PARIS (Reuters) – The French government has reached the broad outlines of an agreement with the European Commission on a state-backed refinancing plan to help strengthen Air France-KLM’s balance sheet, the Minister of Foreign Affairs said on Sunday. Finances, Bruno Le Maire.
The Mayor, speaking on LCI TV, declined to comment on the amount in question. He confirmed that the airline group’s board was due to meet on Monday to discuss and approve the package, as successive coronavirus shutdowns take their toll.

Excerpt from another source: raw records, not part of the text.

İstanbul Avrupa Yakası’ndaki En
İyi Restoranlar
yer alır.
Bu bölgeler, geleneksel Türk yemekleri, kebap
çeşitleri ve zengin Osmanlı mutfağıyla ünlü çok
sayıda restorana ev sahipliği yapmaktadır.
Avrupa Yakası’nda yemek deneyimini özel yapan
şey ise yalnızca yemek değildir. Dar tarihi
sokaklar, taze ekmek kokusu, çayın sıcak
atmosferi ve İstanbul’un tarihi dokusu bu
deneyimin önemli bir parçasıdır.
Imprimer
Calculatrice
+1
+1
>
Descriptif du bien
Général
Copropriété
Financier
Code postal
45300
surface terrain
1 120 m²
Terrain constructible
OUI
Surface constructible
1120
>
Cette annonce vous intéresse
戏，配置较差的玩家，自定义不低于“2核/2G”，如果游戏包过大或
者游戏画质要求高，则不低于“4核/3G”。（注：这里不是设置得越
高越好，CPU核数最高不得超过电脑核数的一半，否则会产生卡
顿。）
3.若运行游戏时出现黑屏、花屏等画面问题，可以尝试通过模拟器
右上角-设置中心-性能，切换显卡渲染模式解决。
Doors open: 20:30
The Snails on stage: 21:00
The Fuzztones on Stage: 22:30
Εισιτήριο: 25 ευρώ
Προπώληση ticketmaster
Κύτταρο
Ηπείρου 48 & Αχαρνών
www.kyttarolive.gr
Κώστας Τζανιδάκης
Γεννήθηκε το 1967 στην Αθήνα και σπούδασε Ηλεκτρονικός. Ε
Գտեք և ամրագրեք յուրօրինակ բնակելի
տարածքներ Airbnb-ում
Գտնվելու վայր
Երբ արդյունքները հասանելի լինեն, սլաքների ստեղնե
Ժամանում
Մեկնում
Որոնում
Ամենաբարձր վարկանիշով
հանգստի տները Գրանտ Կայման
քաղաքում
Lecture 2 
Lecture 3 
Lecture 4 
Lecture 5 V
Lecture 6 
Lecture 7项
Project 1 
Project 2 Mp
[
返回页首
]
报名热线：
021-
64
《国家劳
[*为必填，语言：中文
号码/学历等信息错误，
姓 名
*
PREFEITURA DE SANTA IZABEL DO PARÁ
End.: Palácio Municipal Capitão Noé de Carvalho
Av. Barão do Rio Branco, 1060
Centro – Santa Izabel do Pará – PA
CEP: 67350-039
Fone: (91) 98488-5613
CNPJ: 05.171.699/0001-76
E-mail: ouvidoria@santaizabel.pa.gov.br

Air France-KLM, which received 10.4 billion euros ($ 12.2 billion) in government-guaranteed loans last year, discussed a multi-step recapitalization plan to alleviate debt resulting, sources said.
This will likely involve the conversion of a French state loan of 3 billion euros into hybrid instruments.
But the plan had been delayed by feuds over EU demands that Air France abandon the Paris-Orly take-off and landing slots as a condition.
The Mayor said the airline had given up some slots in the negotiations, but not the 24 initially requested by Brussels, which would have put Air France on a par with those ceded by German Lufthansa to Frankfurt and Munich in the part of its capital increase supported by the State.
“It was a long and difficult negotiation, but I think we have made a good deal with (EU competition chief) Margrethe Vestager,” said Le Maire.
France and the Netherlands each own nearly 14% of Air France-KLM, and the Dutch state has held separate talks with the EU on converting its € 1 billion loan to KLM into hybrid debt in exchange for slot concessions at Amsterdam-Schiphol.